According to new market analysis by Russia Profile, Nycomed’s Russian operations generated $243m (€171m) last year, almost ten per cent of its total revenues for 2008 and up from just $26m a decade ago.
The report suggests that the new plant will be used to make both finished drug formulations and, uniquely for a foreign drugmaker in Russia, active pharmaceutical ingredients (API).
It goes on to reveal that Nycomed has been looking at potential sites for the new facility for the past two years and is expected to make a final decision sometime in Q4 this year.

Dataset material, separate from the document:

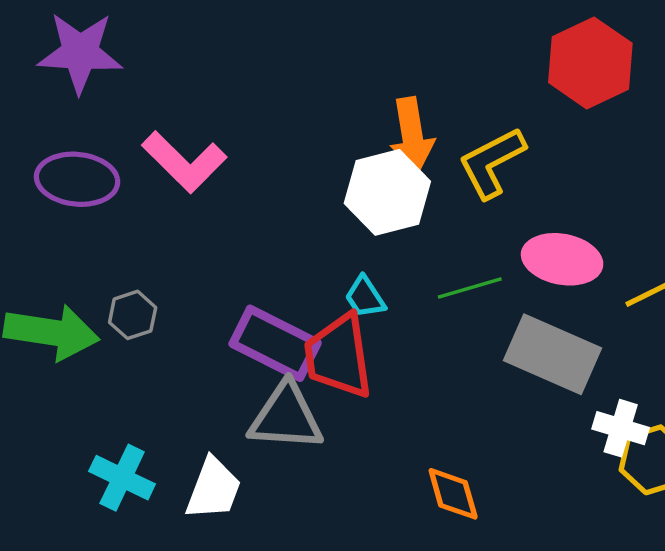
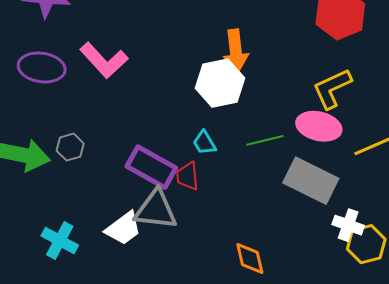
yellow L-shape: (492, 163) -> (332, 88), moved
red trapezoid: (339, 356) -> (188, 176), size x0.6
white trapezoid: (213, 489) -> (123, 228), moved, turned 30

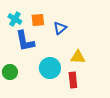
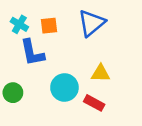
blue triangle: (60, 28) -> (92, 23), moved, size x1.6
red rectangle: (73, 80) -> (94, 103), turned -56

The authors cite predications that Russia’s drug market will be worth $20bn a year by 2013 as part of the attraction for Nycomed. This idea was reiterated by Jostein Davidsen, Nycomed’s general manager in the country.
He said that: “If we look at the current plans for Nycomed Group, the Russia-CIS region will represent 38 per cent of the total growth of Nycomed in 2013, on sales reaching €900m.”
Davidsen also believes that access to the market will be vital for success in Russia given the Ministry of Industry and Trade’s 2008 pledge to only purchase drugs from overseas if they are provided at a 15 per cent discount to locally made products.
In other Nycomed news, Reuters reports that the firm is in a bidding war with an unnamed Japanese group to acquire the pharma unit of Belgian drug and chemicals firm Solvay.
Although details are still unclear at this stage, analysts suggest that the business could be worth as much as $7bn. The report goes on to suggest that Nycomed may achieve significant cost saving and synergies through an acquisition.
Solvay has declined to comment on any potential deal.